Italia
Italia mia, benché ‘l parlar sia indarno a proposito di come cambierà il tuo nome dopo, posso dire come suona nel mio qui ed ora d’italiana residente all’estero. Qui, da un mese, l’effetto che produce è Paura. Ora, la Francia dice che il tempo dell’epidemia dista 10 giorni dall’Italia. E la distanza sembra accorciarsi a misura dell’assomigliarsi delle curve epidemiologiche. Ma a inizio marzo, quando chi arrivava dai clusters italiani andava in quarantena, la distanza era pari al tempo infinito che, come s’era creduto in Italia, separava il virus dall’Occidente ricco e sviluppato. Non passerà la muraglia cinese ! Le Alpi ! Non ora non qui ! Io, in un tempo fuori luogo, in sincronia coi bollettini della Protezione civile ma in una città spensierata, non so cosa avrei dato perché i francesi vedessero come me, o per essere confinata come gli italiani oltre-confine.

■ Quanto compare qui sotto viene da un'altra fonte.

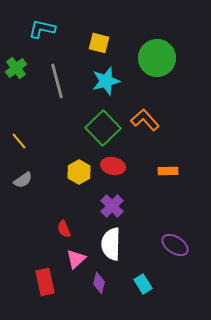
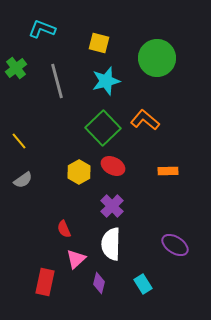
cyan L-shape: rotated 8 degrees clockwise
orange L-shape: rotated 8 degrees counterclockwise
red ellipse: rotated 15 degrees clockwise
red rectangle: rotated 24 degrees clockwise
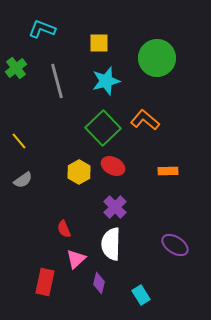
yellow square: rotated 15 degrees counterclockwise
purple cross: moved 3 px right, 1 px down
cyan rectangle: moved 2 px left, 11 px down
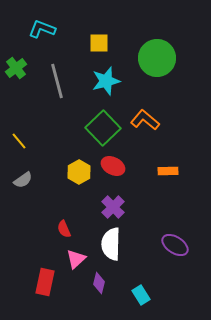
purple cross: moved 2 px left
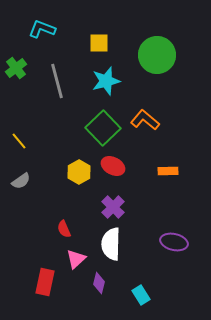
green circle: moved 3 px up
gray semicircle: moved 2 px left, 1 px down
purple ellipse: moved 1 px left, 3 px up; rotated 20 degrees counterclockwise
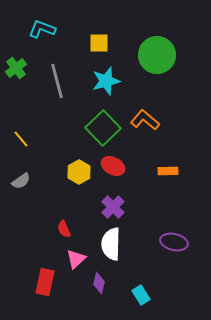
yellow line: moved 2 px right, 2 px up
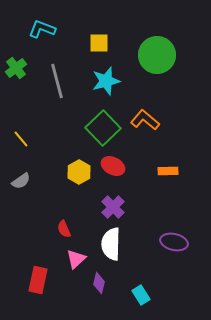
red rectangle: moved 7 px left, 2 px up
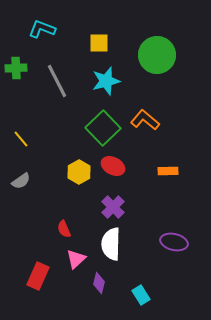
green cross: rotated 35 degrees clockwise
gray line: rotated 12 degrees counterclockwise
red rectangle: moved 4 px up; rotated 12 degrees clockwise
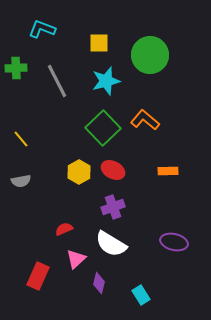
green circle: moved 7 px left
red ellipse: moved 4 px down
gray semicircle: rotated 24 degrees clockwise
purple cross: rotated 25 degrees clockwise
red semicircle: rotated 90 degrees clockwise
white semicircle: rotated 60 degrees counterclockwise
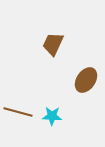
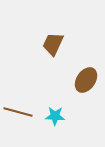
cyan star: moved 3 px right
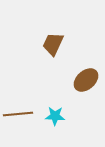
brown ellipse: rotated 15 degrees clockwise
brown line: moved 2 px down; rotated 20 degrees counterclockwise
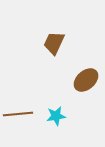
brown trapezoid: moved 1 px right, 1 px up
cyan star: moved 1 px right; rotated 12 degrees counterclockwise
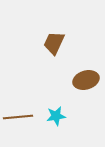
brown ellipse: rotated 25 degrees clockwise
brown line: moved 3 px down
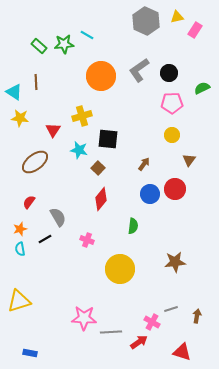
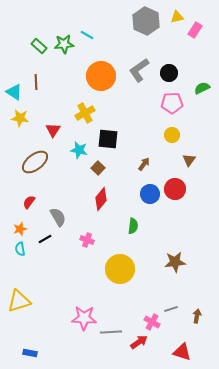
yellow cross at (82, 116): moved 3 px right, 3 px up; rotated 12 degrees counterclockwise
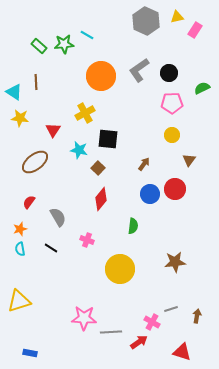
black line at (45, 239): moved 6 px right, 9 px down; rotated 64 degrees clockwise
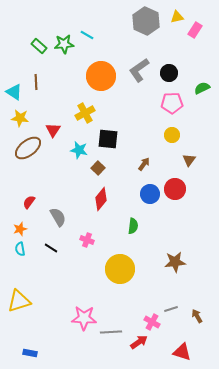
brown ellipse at (35, 162): moved 7 px left, 14 px up
brown arrow at (197, 316): rotated 40 degrees counterclockwise
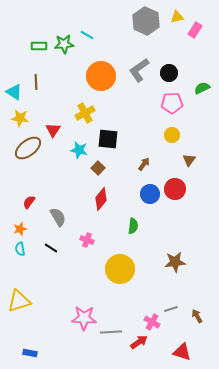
green rectangle at (39, 46): rotated 42 degrees counterclockwise
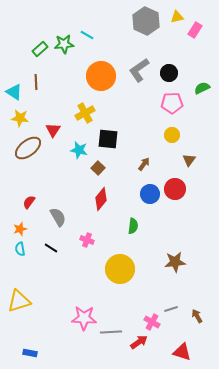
green rectangle at (39, 46): moved 1 px right, 3 px down; rotated 42 degrees counterclockwise
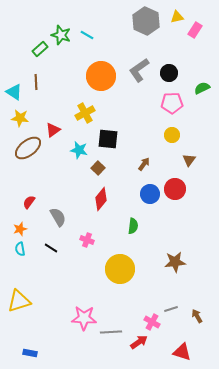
green star at (64, 44): moved 3 px left, 9 px up; rotated 24 degrees clockwise
red triangle at (53, 130): rotated 21 degrees clockwise
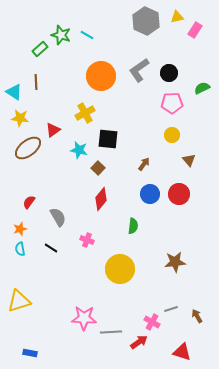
brown triangle at (189, 160): rotated 16 degrees counterclockwise
red circle at (175, 189): moved 4 px right, 5 px down
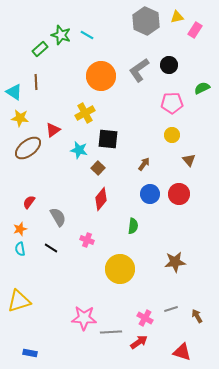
black circle at (169, 73): moved 8 px up
pink cross at (152, 322): moved 7 px left, 4 px up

Italia mia, al mondo non è servito chiudere occhi e frontiere, evocare, a mo’ di scongiuro, antichi effetti del tuo nome (pizza, inefficenza…). Il suo nuovo effetto costringe ormai tutti a contare il numero dei tuoi morti e a fare i conti con quello, miserevole, dei letti di rianimazione nell’Occidente ricco e sviluppato. Italia laboratorio del crash test della nostra inciviltà neoliberale. Il virus ne sarà il rivelatore, l’accusatore dell’oblio del prezzo della vita e della morte.
Ma possa, dopo la paura per la vita e per la morte, insegnarci a dare un senso nuovo al tuo nome, Italia. La tua ricostruzione potrebbe anche cominciare da lì.